# Transduction Tutorial

This notebook walks through the core concepts and APIs of the `transduction`
library:

1. **Building FSTs** — define finite-state transducers
2. **Decomposition** — compute quotient and remainder for a target prefix
3. **TransducedLM** — pushforward of a language model through an FST
4. **Decoding** — greedy and sampled generation

## 1. Building an FST

An FST maps **source** strings to **target** strings.  Each arc carries an
input label (source side) and an output label (target side).  The empty
string `''` represents epsilon (no symbol consumed/produced).

In [None]:
from transduction.fst import FST, EPSILON

# Build an FST by hand: lowercase normalizer for {a, b}
# Maps both 'A'->'a' and 'a'->'a' (and similarly for b)
fst = FST()
fst.add_start(0)
fst.add_stop(0)
for ch in 'ab':
    fst.add_arc(0, ch.lower(), ch.lower(), 0)  # 'a' -> 'a'
    fst.add_arc(0, ch.upper(), ch.lower(), 0)  # 'A' -> 'a'

fst  # renders as a Graphviz diagram in Jupyter

In [None]:
from transduction.viz import display_table

# Show the FST's relation as a rich table
pairs = sorted(fst.relation(3))
display_table(
    [[repr(src), repr(tgt)] for src, tgt in pairs],
    headings=['Source', 'Target'],
)

There are also convenience constructors:

In [None]:
from IPython.display import display

# FST.from_string: identity transducer for a fixed string
id_fst = FST.from_string('hello')
display(id_fst)

# FST.from_pairs: mapping from (input, output) symbol pairs
replace_fst = FST.from_pairs([('a', 'x'), ('b', 'y')])
display(replace_fst)

The `examples` module provides several pre-built FSTs for testing:

In [None]:
from transduction import examples

# An FST with interesting decomposition behavior
fst = examples.small()
fst

In [None]:
# Its relation (all source/target pairs up to length 4)
display_table(
    [[repr(s), repr(t)] for s, t in sorted(fst.relation(4))],
    headings=['Source', 'Target'],
)

## 2. Decomposition: Quotient and Remainder

Given a target prefix **y**, the *precover decomposition* splits the set of
source strings that produce output beginning with **y** into:

- **Quotient** Q(y): sources that produced **y** and can still continue.
- **Remainder** R(y): sources that produced **y** and have terminated.
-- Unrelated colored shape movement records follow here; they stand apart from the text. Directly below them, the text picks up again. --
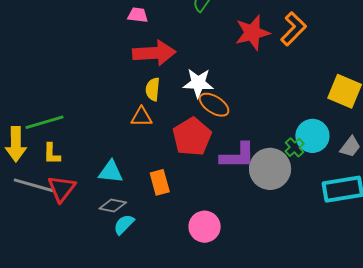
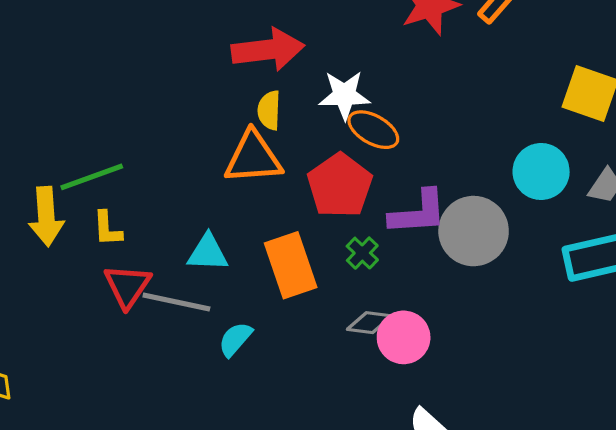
orange triangle: (141, 117) -> (253, 158), size x1.6
green cross: (295, 147) -> (362, 253), moved
orange rectangle: (160, 182) -> (291, 265), size x1.5
gray line: (34, 185) -> (176, 302), moved
gray diamond: (113, 205) -> (370, 323), moved
pink circle: (205, 227) -> (404, 337), moved

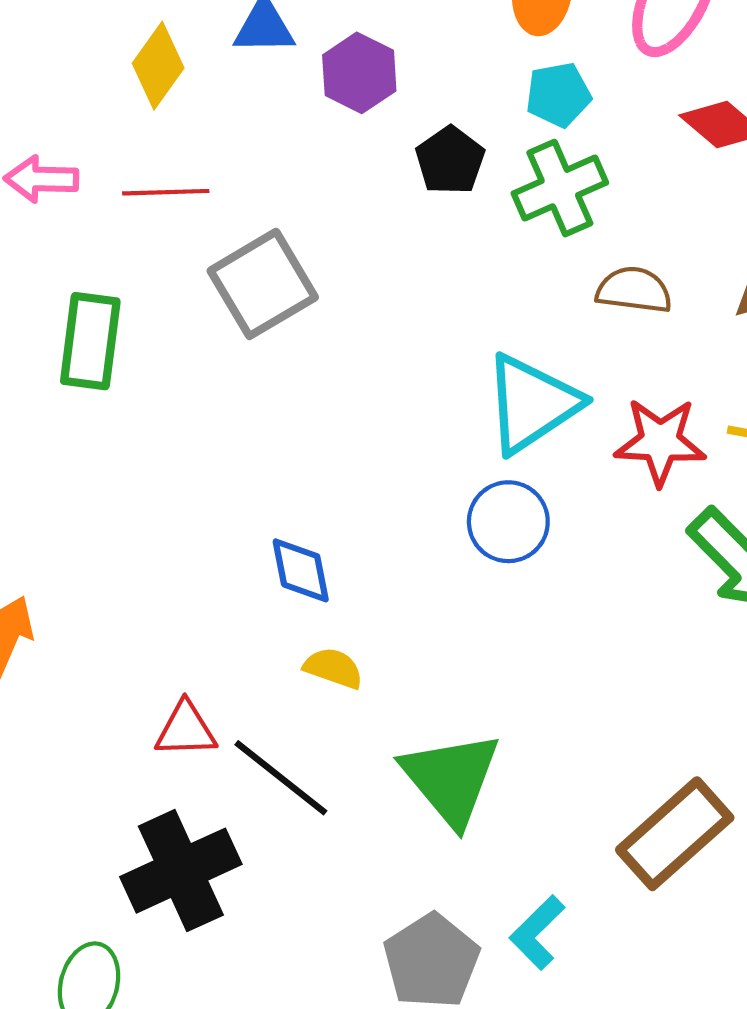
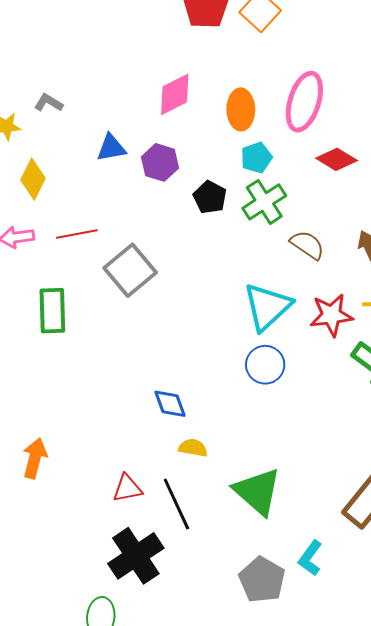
yellow diamond: (158, 66) -> (33, 179), moved
brown semicircle: (634, 290) -> (307, 245), turned 36
black line: (281, 778) -> (176, 504), turned 36

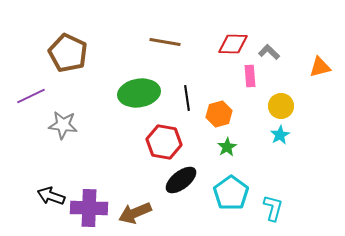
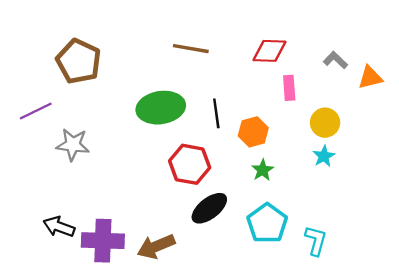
gray L-shape: (269, 52) -> (335, 60), moved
The Q and R are represented as **FSAs** (finite-state acceptors).  Let's
visualize them:

In [None]:
from transduction.rust_bridge import RustDecomp
from IPython.display import display, HTML

result = RustDecomp(fst, 'x')

display(HTML('<h4>Quotient Q("x") — sources that can still continue:</h4>'))
display(result.quotient)

display(HTML('<h4>Remainder R("x") — sources that have terminated:</h4>'))
display(result.remainder)

The `>>` operator extends the target prefix **incrementally**, reusing
computation from the previous step:

In [None]:
from transduction.rust_bridge import RustDirtyState

state = RustDirtyState(fst)
state = state >> 'x'

display(HTML('<h4>After target "x" — Quotient:</h4>'))
display(state.quotient)
display(HTML('<h4>After target "x" — Remainder:</h4>'))
display(state.remainder)

In [None]:
state2 = state >> 'a'

display(HTML('<h4>After target "xa" — Quotient:</h4>'))
display(state2.quotient)
display(HTML('<h4>After target "xa" — Remainder:</h4>'))
display(state2.remainder)  # empty — no source string terminates here

## 3. TransducedLM

The `TransducedLM` computes the **pushforward** of an inner language model
through an FST.  It maintains a beam of K particles (source-prefix
hypotheses) and uses the decomposition to score each next target symbol.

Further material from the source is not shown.